Would it be “Repeat or Revenge” as the poster had procalaimed? Would we be saved by one half of a great human interest story who was out to save the family name or a guy who had been about as active as the shower nozzle in a hippies bathroom? All the questions were valid and to a point, somewhat annoying. Yes boxing needs an ID card, someone who the general fan can see and immediately recognize as the champion. It’s not fair to the lighter weights but in all truth, the heavyweight division is like the cleavage on a woman that makes people want to see more (And I won’t be getting anywhere near my girlfriends’ cleavage for making that comment). When the big boys are doing it right, it opens up the publics imagination to take a deeper look. But through all the hoopla surrounding just where this division is and trying to decide whether to listen to professional cynics like Ron Borges and Michael Katz or making up our own minds, something terrific ha! ppened: we got a great fight.

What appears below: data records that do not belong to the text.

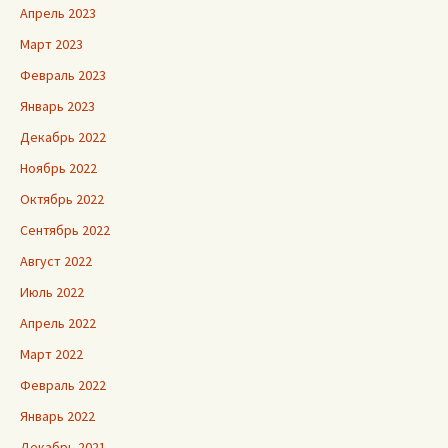
Апрель 2023
Март 2023
Февраль 2023
Январь 2023
Декабрь 2022
Ноябрь 2022
Октябрь 2022
Сентябрь 2022
Август 2022
Июль 2022
Апрель 2022
Март 2022
Февраль 2022
Январь 2022
Декабрь 2021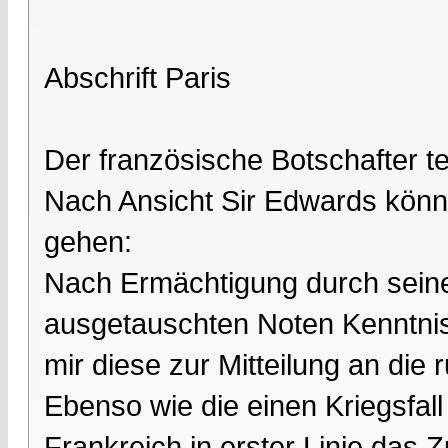
Abschrift Paris
Der französische Botschafter teilt
Nach Ansicht Sir Edwards könn
gehen:
Nach Ermächtigung durch sein
ausgetauschten Noten Kenntnis
mir diese zur Mitteilung an di
Ebenso wie die einen Kriegsfal
Frankreich in erster Linie da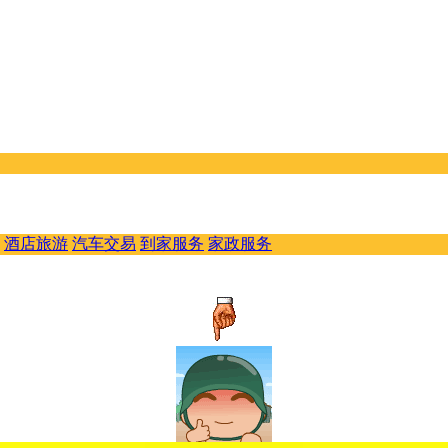
酒店旅游
汽车交易
到家服务
家政服务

Is Vitali Klitschko the next great champion? Who cares. Was Corrie Sanders really intent on winning or looking ahead to relaxing days on the putting green? Who cares. I read through a number of websites this morning to read the post fight reaction and all I learned was that we were finding reasons to discredit the bout rather than see it for the gutty and exciting performance that it was from both men. Klitschko and Corrie Sanders fought with respect for their sport, something we complain we don’t see enough of. The South African had Vitali visibly shaken on a few occasions and right away you could sense that there was a very real possibility that those fast hands and southpaw style would prove to be too much for the elder Ukrainian as well. But Klitschko has somehow managed to do create a method to his supposed proportionally challenged madness. He began to use his jab, a punch that orthodox fighters seem to think is illegal against left-! handers, and showed some nice angles. I didn’t say the angles were pretty mind you, but they were enough to throw Sanders off his game. Each man showed a tough chin. Sanders punches appeared to be harder while Klitschko looking more accurate. There were more than just a few fierce exchanges that brought the small audience in my apartment to their feet, a group of folks who were only over to watch an NBA playoff game and not the linear title fight they didn’t even know was scheduled.

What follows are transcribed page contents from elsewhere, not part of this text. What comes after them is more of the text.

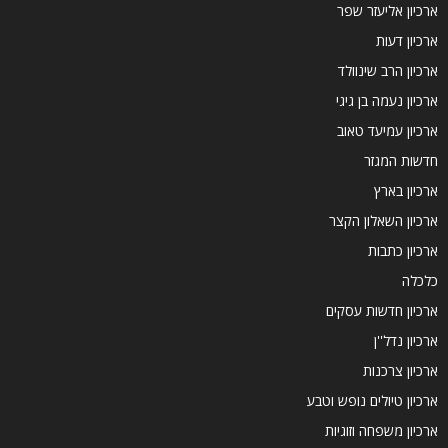
ארכיון אליעזר שפר
ארכיון דעות
ארכיון הרב שינוולד
ארכיון נעמה בן גיגי
ארכיון עמיעד טאוב
חדשות המגזר
ארכיון בארץ
ארכיון השאלון הקצר
ארכיון כתבות
כלכלה
ארכיון חדשות עסקים
ארכיון נדל''ן
ארכיון צרכנות
ארכיון טיולים נופש וטבע
ארכיון משפחה וזוגיות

And yet, so few of you seem satisfied.
A week ago, we saw one of the most boring title fights in history and there were less gripes. Perhaps we’ve come to expect this from Ruiz so there was really no reason to moan. This time however, we got intensity, drama, a conclusive ending – all the things we’d ever want in a major title fight- and still there seems to be this mass apathy towards the combatants.
The way I see it, boxing is going through a period of evolution with the influx of European boxers at the elite level. Evolution is a painful process. With boxing as one of its countless microcosms, one can only assume that a sport once so dominated by Americans is fighting its own, inner evolution. Like it or not, the US may not be the standard for heavyweight boxing anymore.
Whether this has to do with the continually waning interest in our amatuer program or a superior economy to that of many of the countries that make up the Eastern European Socialist Regime (and thus producing hungrier fighters with less options), who knows? All we have is what’s in front of us now but as long as it’s as pretty a scrap as last nights’, I won’t be complaining.